_What the exercise asks:_
I need the lines below from the one with "This website uses cookies" down to the one with "our social media, advertising" reproduced exactly, both ends included, and nothing else.

_Dataset records:_
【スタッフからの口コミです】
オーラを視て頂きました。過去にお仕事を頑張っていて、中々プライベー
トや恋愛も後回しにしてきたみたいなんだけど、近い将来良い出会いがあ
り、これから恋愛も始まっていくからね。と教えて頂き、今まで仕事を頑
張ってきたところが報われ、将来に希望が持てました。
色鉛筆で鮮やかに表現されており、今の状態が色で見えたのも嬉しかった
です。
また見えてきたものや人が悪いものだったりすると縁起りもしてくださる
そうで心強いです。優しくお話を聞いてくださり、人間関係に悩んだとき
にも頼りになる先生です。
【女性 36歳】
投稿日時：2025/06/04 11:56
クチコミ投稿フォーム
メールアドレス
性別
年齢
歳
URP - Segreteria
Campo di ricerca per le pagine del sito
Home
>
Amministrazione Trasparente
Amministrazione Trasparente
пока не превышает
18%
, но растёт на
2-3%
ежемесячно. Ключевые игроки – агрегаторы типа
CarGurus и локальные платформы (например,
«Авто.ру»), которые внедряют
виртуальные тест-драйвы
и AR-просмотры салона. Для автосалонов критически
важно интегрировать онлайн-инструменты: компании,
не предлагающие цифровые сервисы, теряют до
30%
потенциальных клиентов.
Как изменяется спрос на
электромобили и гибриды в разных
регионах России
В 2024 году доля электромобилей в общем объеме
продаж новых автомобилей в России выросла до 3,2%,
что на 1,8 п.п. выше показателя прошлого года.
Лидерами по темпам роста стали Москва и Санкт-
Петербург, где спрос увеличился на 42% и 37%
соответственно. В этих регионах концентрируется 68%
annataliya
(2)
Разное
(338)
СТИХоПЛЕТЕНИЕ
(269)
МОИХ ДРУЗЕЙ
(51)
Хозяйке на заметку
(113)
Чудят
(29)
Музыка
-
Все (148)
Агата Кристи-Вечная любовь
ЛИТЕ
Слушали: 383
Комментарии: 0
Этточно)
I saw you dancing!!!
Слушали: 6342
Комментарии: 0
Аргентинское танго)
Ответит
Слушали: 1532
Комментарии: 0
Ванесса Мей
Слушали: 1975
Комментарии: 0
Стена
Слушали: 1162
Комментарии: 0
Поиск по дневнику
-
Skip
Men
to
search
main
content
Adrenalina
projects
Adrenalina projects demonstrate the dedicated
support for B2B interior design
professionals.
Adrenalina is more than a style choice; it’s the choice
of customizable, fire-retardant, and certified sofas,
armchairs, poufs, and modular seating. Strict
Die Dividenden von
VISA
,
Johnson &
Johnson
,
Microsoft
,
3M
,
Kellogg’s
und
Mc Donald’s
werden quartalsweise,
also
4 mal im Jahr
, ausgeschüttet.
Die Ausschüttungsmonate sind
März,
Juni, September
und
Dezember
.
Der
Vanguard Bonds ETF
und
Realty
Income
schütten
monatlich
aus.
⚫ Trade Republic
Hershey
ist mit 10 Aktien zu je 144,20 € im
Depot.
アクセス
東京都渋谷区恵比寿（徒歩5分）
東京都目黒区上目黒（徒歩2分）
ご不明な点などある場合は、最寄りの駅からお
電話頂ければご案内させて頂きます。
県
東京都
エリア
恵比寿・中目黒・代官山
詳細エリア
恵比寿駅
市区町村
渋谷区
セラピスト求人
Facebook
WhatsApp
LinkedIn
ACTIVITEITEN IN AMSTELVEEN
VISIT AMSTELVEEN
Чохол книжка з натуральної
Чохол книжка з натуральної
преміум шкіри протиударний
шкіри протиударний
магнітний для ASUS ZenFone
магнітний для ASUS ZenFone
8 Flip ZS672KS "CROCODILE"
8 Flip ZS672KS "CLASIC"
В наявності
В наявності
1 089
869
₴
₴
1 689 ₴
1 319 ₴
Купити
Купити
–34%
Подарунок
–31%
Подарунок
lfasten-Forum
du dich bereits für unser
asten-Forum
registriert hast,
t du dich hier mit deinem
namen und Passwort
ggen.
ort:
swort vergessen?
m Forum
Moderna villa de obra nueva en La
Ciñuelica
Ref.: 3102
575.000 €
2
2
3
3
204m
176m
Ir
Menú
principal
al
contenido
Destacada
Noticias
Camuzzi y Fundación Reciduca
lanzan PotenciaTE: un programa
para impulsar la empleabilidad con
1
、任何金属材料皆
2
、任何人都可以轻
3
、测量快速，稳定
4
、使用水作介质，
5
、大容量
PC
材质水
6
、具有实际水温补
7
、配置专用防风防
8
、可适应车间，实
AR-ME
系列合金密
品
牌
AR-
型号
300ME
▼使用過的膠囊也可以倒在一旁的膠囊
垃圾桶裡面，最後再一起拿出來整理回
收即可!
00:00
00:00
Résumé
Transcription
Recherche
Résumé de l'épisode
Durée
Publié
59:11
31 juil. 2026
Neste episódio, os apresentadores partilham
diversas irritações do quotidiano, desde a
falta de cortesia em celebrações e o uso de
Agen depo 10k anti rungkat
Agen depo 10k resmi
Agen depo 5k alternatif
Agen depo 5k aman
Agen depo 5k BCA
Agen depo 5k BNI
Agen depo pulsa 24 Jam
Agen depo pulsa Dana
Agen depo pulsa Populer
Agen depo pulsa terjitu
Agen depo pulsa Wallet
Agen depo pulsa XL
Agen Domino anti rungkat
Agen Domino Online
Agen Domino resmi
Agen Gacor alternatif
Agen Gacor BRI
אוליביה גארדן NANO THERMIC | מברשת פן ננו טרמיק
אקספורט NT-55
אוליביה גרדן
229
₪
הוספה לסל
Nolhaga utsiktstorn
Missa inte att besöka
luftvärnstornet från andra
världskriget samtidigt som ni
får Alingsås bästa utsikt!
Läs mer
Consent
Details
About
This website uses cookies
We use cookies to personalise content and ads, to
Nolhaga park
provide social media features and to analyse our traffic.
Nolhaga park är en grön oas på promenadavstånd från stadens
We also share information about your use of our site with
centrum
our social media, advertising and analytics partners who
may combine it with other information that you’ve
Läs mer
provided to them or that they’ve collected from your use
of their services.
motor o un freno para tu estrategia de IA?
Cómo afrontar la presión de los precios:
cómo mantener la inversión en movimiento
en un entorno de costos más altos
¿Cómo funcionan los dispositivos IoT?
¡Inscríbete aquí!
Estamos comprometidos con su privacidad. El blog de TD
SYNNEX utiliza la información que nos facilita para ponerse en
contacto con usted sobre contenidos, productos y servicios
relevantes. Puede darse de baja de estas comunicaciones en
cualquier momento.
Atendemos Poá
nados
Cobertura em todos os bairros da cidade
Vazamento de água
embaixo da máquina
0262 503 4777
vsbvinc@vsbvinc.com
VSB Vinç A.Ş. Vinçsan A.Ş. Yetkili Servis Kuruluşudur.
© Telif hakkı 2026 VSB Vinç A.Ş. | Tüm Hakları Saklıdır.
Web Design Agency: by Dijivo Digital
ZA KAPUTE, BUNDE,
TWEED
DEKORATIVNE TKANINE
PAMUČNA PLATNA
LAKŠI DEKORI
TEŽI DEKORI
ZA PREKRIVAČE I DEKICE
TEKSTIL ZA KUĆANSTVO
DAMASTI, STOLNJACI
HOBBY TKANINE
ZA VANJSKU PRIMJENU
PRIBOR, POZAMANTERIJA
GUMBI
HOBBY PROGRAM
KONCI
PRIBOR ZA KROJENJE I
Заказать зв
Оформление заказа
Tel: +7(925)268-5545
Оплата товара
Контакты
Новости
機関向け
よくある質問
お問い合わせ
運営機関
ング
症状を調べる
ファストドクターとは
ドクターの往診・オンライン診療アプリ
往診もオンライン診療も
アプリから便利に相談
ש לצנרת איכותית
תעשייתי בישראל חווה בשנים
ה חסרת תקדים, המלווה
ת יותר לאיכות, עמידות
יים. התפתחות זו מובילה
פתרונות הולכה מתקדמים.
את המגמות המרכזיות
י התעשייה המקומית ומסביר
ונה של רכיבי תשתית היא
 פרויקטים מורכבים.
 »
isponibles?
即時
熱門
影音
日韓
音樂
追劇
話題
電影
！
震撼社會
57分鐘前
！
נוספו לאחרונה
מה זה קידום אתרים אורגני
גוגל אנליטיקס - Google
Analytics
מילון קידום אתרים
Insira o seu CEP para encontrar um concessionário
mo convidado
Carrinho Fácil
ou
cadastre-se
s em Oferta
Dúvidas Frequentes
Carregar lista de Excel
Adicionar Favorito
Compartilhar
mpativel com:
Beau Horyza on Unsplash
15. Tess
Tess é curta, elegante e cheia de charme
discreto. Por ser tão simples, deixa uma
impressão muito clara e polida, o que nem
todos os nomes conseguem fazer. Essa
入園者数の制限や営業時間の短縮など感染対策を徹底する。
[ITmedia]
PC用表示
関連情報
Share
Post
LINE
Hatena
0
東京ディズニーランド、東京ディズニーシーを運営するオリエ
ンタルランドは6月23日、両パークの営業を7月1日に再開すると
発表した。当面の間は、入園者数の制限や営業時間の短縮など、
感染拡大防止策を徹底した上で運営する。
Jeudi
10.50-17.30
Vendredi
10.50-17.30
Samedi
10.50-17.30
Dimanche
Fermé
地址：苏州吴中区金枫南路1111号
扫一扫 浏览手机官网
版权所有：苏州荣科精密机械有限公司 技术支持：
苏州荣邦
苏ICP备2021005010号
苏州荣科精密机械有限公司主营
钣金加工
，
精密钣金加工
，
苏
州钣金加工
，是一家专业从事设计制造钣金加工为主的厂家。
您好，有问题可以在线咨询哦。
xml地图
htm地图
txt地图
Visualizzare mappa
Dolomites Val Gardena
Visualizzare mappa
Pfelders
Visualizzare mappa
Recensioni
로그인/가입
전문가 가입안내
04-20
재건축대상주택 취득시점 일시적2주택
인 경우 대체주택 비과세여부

_Solution:_
This website uses cookies
We use cookies to personalise content and ads, to
Nolhaga park
provide social media features and to analyse our traffic.
Nolhaga park är en grön oas på promenadavstånd från stadens
We also share information about your use of our site with
centrum
our social media, advertising and analytics partners who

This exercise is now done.